From the "No buffer space available" it looks like the neighbour table on the system is full, which shouldn't happen normally.  One place to look for failures is /var/log/messages - it could show the table is full.  Also, looking at the net.ipv4.gc_thresh* sysctl settings would be useful, since it would tell you how many entries the table is configured for.

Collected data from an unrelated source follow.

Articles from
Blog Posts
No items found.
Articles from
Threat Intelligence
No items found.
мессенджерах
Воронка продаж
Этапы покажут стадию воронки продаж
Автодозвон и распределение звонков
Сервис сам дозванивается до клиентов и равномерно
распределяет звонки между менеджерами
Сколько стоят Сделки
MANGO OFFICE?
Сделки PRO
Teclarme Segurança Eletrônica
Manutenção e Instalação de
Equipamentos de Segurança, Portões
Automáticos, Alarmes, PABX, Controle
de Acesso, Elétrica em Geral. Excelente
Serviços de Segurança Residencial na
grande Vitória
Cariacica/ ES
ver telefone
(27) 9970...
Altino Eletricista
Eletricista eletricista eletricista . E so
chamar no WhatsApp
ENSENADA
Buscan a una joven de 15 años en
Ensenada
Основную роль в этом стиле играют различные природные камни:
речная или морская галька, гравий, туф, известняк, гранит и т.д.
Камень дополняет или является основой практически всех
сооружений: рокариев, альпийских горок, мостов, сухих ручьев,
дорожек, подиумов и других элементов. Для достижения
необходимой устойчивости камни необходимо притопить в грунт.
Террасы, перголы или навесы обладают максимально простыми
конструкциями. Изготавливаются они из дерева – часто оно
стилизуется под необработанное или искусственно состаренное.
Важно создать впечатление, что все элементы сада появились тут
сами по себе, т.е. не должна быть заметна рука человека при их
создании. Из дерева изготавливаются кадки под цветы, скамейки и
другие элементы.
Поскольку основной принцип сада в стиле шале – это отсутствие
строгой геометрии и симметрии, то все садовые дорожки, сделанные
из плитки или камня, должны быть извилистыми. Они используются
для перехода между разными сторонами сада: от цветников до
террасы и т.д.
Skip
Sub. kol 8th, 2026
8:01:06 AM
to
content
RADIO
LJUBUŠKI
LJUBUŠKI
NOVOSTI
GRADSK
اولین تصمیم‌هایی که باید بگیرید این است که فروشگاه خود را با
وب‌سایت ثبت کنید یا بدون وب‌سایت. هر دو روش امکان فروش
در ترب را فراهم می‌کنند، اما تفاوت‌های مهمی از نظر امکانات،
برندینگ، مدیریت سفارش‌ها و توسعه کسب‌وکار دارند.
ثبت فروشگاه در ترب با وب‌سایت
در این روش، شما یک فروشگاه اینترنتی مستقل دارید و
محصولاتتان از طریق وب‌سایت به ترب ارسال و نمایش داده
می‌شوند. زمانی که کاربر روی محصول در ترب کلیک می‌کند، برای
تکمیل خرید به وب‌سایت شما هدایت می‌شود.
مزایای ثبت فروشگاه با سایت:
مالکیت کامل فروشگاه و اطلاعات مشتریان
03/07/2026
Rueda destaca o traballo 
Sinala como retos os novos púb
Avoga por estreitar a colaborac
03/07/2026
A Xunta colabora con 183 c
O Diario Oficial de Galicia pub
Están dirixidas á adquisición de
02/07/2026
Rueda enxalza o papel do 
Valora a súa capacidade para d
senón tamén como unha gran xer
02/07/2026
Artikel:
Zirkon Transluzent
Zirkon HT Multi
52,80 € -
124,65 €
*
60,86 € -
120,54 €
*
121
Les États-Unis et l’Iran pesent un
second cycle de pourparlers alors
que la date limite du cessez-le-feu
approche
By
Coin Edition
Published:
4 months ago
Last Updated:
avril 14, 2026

Comment 4 Brian Haley 2017-12-18 17:36:30 UTC
Sai,

Thanks for the info.  From the l3-agent log it looks like the neighbour table has overflowed since adding an ARP entry is failing.  Can the customer check in /var/log/messages for any related warnings?  Also, can they provide the output of 'sysctl -a | grep gc_thresh' ?  It could just be the need to increase the size of the table for their workload.

Comment 5 Brian Haley 2018-01-03 15:11:21 UTC
Just checking if additional info on my previous comment is available.

Comment 7 Brian Haley 2018-01-10 19:10:35 UTC
Those numbers for gc_thresh* are very low if this is a large deployment.  I actually found a bug and patch that increased these values done less than a year ago, I'll link it in the bug.

That said, on the affected node they could try increasing these values and see if the problem persists:

# sysctl -w net.ipv4.neigh.default.gc_thresh1=1024
# sysctl -w net.ipv4.neigh.default.gc_thresh2=2048
# sysctl -w net.ipv4.neigh.default.gc_thresh3=4096

Those are the new default values.

If that works then someone could look at backporting the changes.

Comment 8 Brent Eagles 2018-01-10 19:36:50 UTC
upstream backport for OSPd/TripleO fix for this on the newton branch is https://review.openstack.org/#/c/532612/

Comment 12 Brian Haley 2018-06-14 13:57:16 UTC
I don't think you have to boot 5-6 instances, verifying the gc_thresh settings are correct should be enough as it shows the size of the neighbour table has been increased.

Comment 14 errata-xmlrpc 2018-06-27 23:30:46 UTC
Since the problem described in this bug report should be
resolved in a recent advisory, it has been closed with a
resolution of ERRATA.

For information on the advisory, and where to find the updated
files, follow the link below.

If the solution does not work for you, open a new bug report.

https://access.redhat.com/errata/RHBA-2018:2101